Refinancing of the Finnish, German, and Benelux Assets Extends GNL's Overall Weighted Average Debt Duration from 3.3 Years at June 30, 2018 to 4.6 Years Today and Further Stabilizes Borrowing Costs
NEW YORK, July 15, 2019 /PRNewswire/ -- Global Net Lease, Inc. (GNL) (the "Company"), a real estate investment trust focused on the acquisition of net lease properties, has closed three multi-property financings during the current year for a total of €245.5 million ($279.2 million based on the prevailing exchange rate on June 30, 2019). The refinancings encumber 13 of GNL's assets located in Finland ("Finnish Multi-Property Financing"), Germany ("German Multi-Property Financing"), the Netherlands and Luxembourg ("Benelux Multi-Property Financing").
Finnish Multi-Property Financing
In February 2019, the Company, through certain of its subsidiaries, entered into a loan agreement with Nordea Bank ABP and borrowed €74.0 million secured by mortgages on its five properties in Finland. The maturity date of this loan is February 1, 2024, and it bears interest at a rate of 3-month Euribor plus 1.4% per year, with 80% of the principal amount of the loan fixed by swap agreements. The effective interest rate on this loan is 1.7%, which is a reduction from a weighted average interest rate of 2.3% for the loans that were previously secured by these properties. The loan is interest-only with the principal due at maturity. At the closing of the loan, €57.4 million was used to repay all outstanding indebtedness encumbering the five properties.

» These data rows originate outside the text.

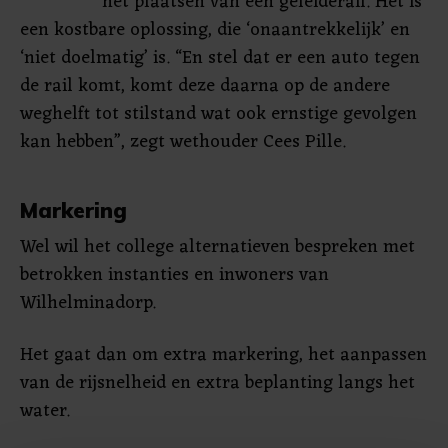
het plaatsen van een geleiderail. Het is
een kostbare oplossing, die ‘onaantrekkelijk’ en
‘niet doelmatig’ is. “En stel dat er een auto tegen
de rail komt, komt deze daarna op de andere
weghelft tot stilstand wat ook ernstige gevolgen
kan hebben”, zegt wethouder Cees Pille.
Markering
Wel wil het college alternatieven bespreken met
betrokken instanties en inwoners van
Wilhelminadorp.
Het gaat dan om extra markering, het aanpassen
van de rijsnelheid en extra beplanting langs het
water.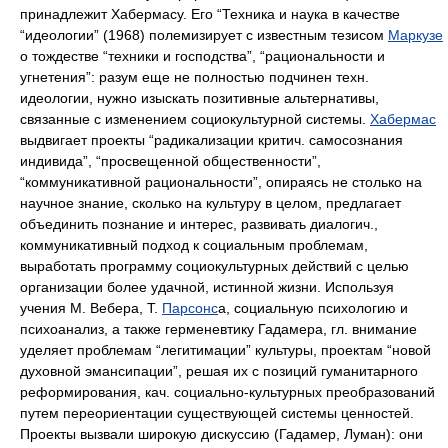
принадлежит Хабермасу. Его “Техника и наука в качестве
“идеологии” (1968) полемизирует с известным тезисом
Маркузе
о тождестве “техники и господства”, “рациональности и
угнетения”: разум еще не полностью подчинен техн.
идеологии, нужно изыскать позитивные альтернативы,
связанные с изменением социокультурной системы.
Хабермас
выдвигает проекты “радикализации критич. самосознания
индивида”, “просвещенной общественности”,
“коммуникативной рациональности”, опираясь не столько на
научное знание, сколько на культуру в целом, предлагает
объединить познание и интерес, развивать диалогич.,
коммуникативный подход к социальным проблемам,
выработать программу социокультурных действий с целью
организации более удачной, истинной жизни. Используя
учения М. Вебера, Т.
Парсонс
а, социальную психологию и
психоанализ, а также герменевтику Гадамера, гл. внимание
уделяет проблемам “легитимации” культуры, проектам “новой
духовной эмансипации”, решая их с позиций гуманитарного
реформирования, кач. социально-культурных преобразований
путем переориентации существующей системы ценностей.
Проекты вызвали широкую дискуссию (Гадамер, Луман): они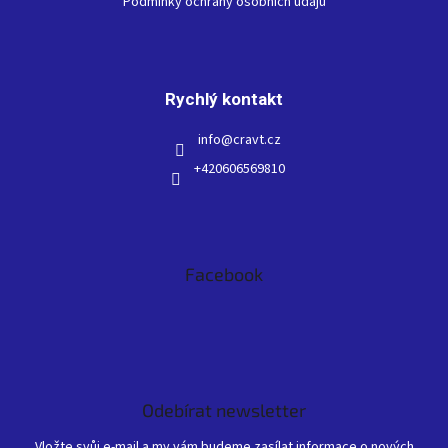
Podmínky ochrany osobních údajů
Rychlý kontakt
info
@
cravt.cz
+420606569810
Facebook
Odebírat newsletter
Vložte svůj e-mail a my vám budeme zasílat informace o nových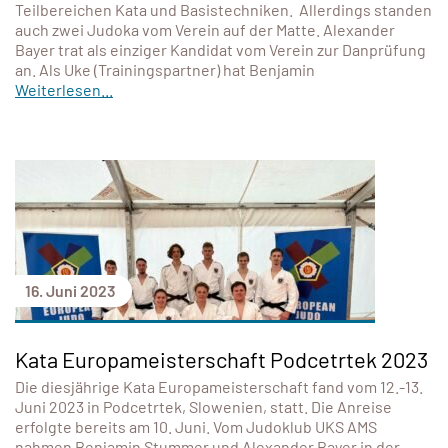
Teilbereichen Kata und Basistechniken. Allerdings standen
auch zwei Judoka vom Verein auf der Matte. Alexander
Bayer trat als einziger Kandidat vom Verein zur Danprüfung
an. Als Uke (Trainingspartner) hat Benjamin
Weiterlesen...
16. Juni 2023
Kata Europameisterschaft Podcetrtek 2023
Die diesjährige Kata Europameisterschaft fand vom 12.-13.
Juni 2023 in Podcetrtek, Slowenien, statt. Die Anreise
erfolgte bereits am 10. Juni. Vom Judoklub UKS AMS
nahmen Benjamin Stummer und Alexander Bayer in der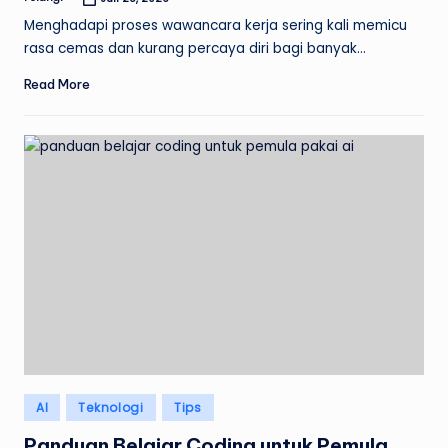
Posted
by
Menghadapi proses wawancara kerja sering kali memicu
rasa cemas dan kurang percaya diri bagi banyak…
Read More
Posted
AI
Teknologi
Tips
in
Panduan Belajar Coding untuk Pemula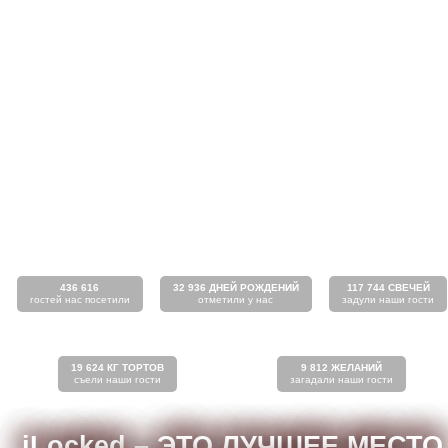
436 616
32 936 ДНЕЙ РОЖДЕНИЙ
117 744 СВЕЧЕЙ
гостей нас посетили
отметили у нас
задули наши гости
19 624 КГ ТОРТОВ
9 812 ЖЕЛАНИЙ
съели наши гости
загадали наши гости
iLocked
– ЭТО ЛУЧШЕЕ МЕСТО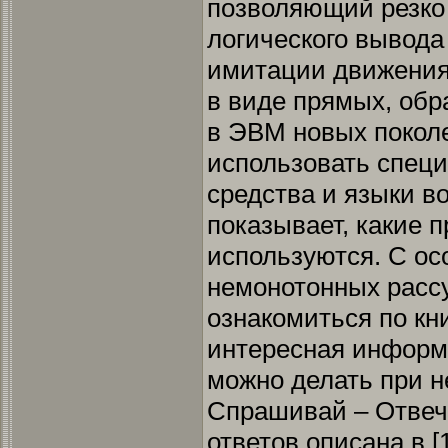
позволяющий резко
логического вывод
имитации движения
в виде прямых, обр
в ЭВМ новых покол
использовать спец
средства и языки во
показывает, какие 
используются. С о
немонотонных расс
ознакомиться по кни
интересная информ
можно делать при н
Спрашивай – Отвеча
ответов описана в [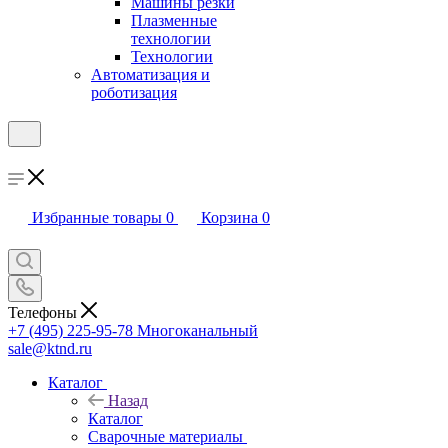
Машины резки
Плазменные
технологии
Технологии
Автоматизация и
роботизация
Избранные товары
0
Корзина
0
Телефоны
+7 (495) 225-95-78
Многоканальный
sale@ktnd.ru
Каталог
Назад
Каталог
Сварочные материалы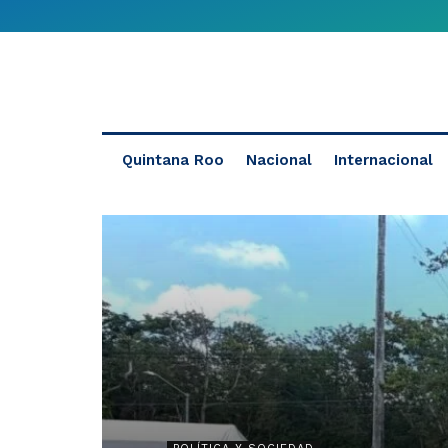
Quintana Roo
Nacional
Internacional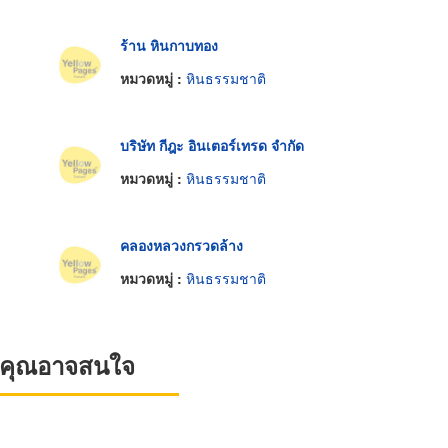
ร้าน หินกาบทอง
หมวดหมู่ :
หินธรรมชาติ
บริษัท กีฎะ อินเตอร์เทรด จำกัด
หมวดหมู่ :
หินธรรมชาติ
คลองหลวงกรวดล้าง
หมวดหมู่ :
หินธรรมชาติ
ที่คุณอาจสนใจ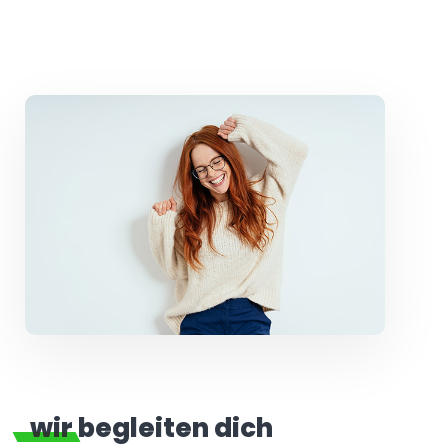
wir begleiten dich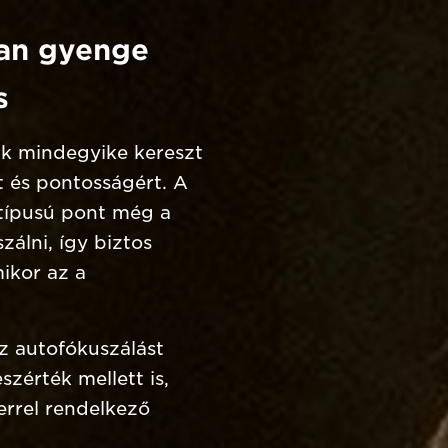
san gyenge
s
k mindegyike kereszt
t és pontosságért. A
 típusú pont még a
zálni, így biztos
ikor az a
z autofókuszálást
szérték mellett is,
errel rendelkező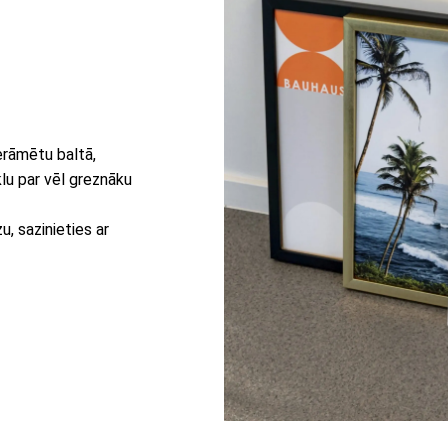
erāmētu baltā,
lu par vēl greznāku
, sazinieties ar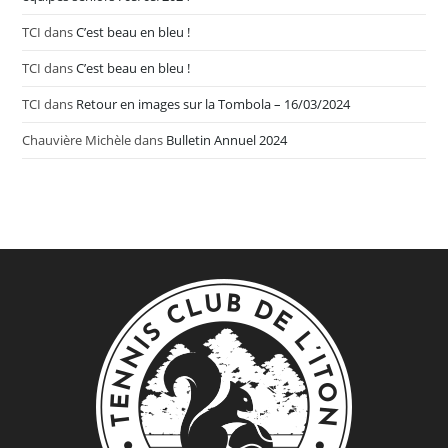
TCI
dans
C’est beau en bleu !
TCI
dans
C’est beau en bleu !
TCI
dans
Retour en images sur la Tombola – 16/03/2024
Chauvière Michèle
dans
Bulletin Annuel 2024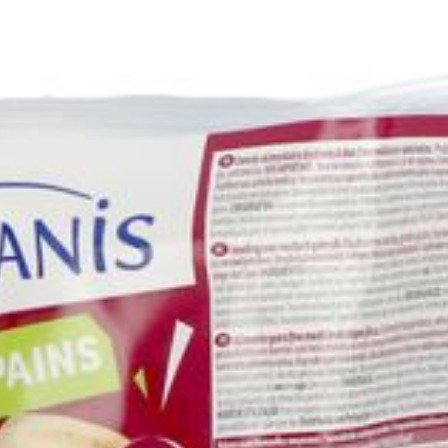
Behoud
Kamertemperatuur (15°C - 
Zout (g)
Natrium (mg)
Chloor (mg)
Kalium (mg)
Calcium (mg)
Fosfor (mg)
Magnesium (mg)
Ijzer (mg)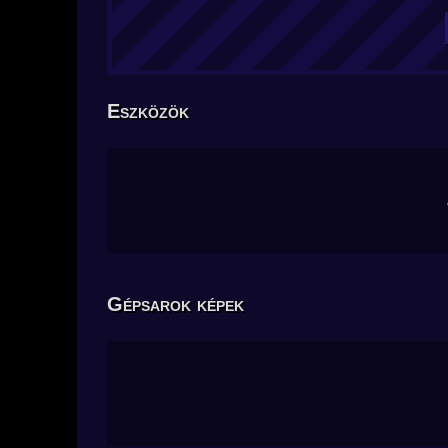
Eszközök
Gépsarok képek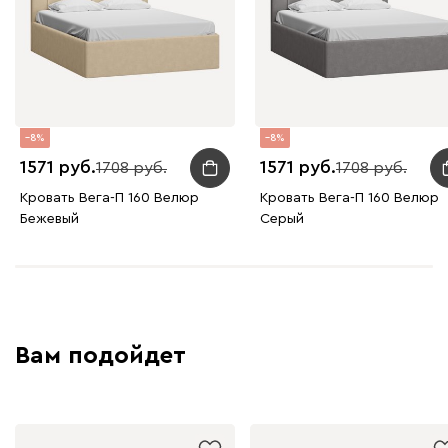
Графит
Серый
Терракота
Тёмно-синий
8
8
1571
1571
1708
1708
Кровать Вега-П 160 Велюр
Кровать Вега-П 160 Велюр
Бежевый
Серый
Вам подойдет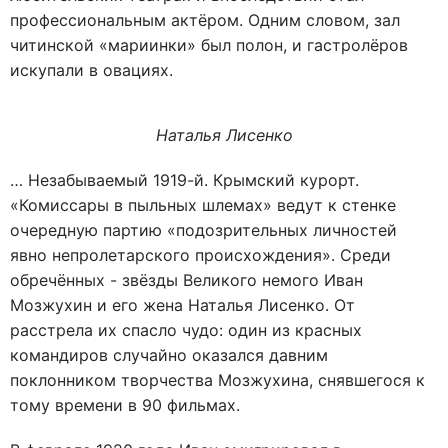
профессиональным актёром. Одним словом, зал
читинской «мариинки» был полон, и гастролёров
искупали в овациях.
Наталья Лисенко
… Незабываемый 1919-й. Крымский курорт.
«Комиссары в пыльных шлемах» ведут к стенке
очередную партию «подозрительных личностей
явно непролетарского происхождения». Среди
обречённых - звёзды Великого немого Иван
Мозжухин и его жена Наталья Лисенко. От
расстрела их спасло чудо: один из красных
командиров случайно оказался давним
поклонником творчества Мозжухина, снявшегося к
тому времени в 90 фильмах.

German Multi-Property Financing
In May 2019, the Company, through certain of its subsidiaries, entered into a loan agreement with Landesbank Hessen-Thüringen Girozentrale and borrowed €51.5 million secured by mortgages on five of its properties in Germany. The loan will be interest-only with the principal due at maturity, which will be June 30, 2023. The maturity date may be extended at the Company's option to February 29, 2024 subject to conditions. The loan initially bore interest at a rate of 3-month Euribor plus 1.80% per annum, but, following the replacement of an easement on one property, the loan will bear interest going forward at a rate of Euribor plus 1.55% per annum beginning on October 1, 2019. The Company also entered into a swap to fix the interest rate for 80% of the principal amount. The net proceeds from the loan were used to repay all €35.6 million outstanding in mortgage indebtedness that previously encumbered the properties that secured the loan. The repaid mortgage indebtedness bore interest at a weighted average rate of 1.62%.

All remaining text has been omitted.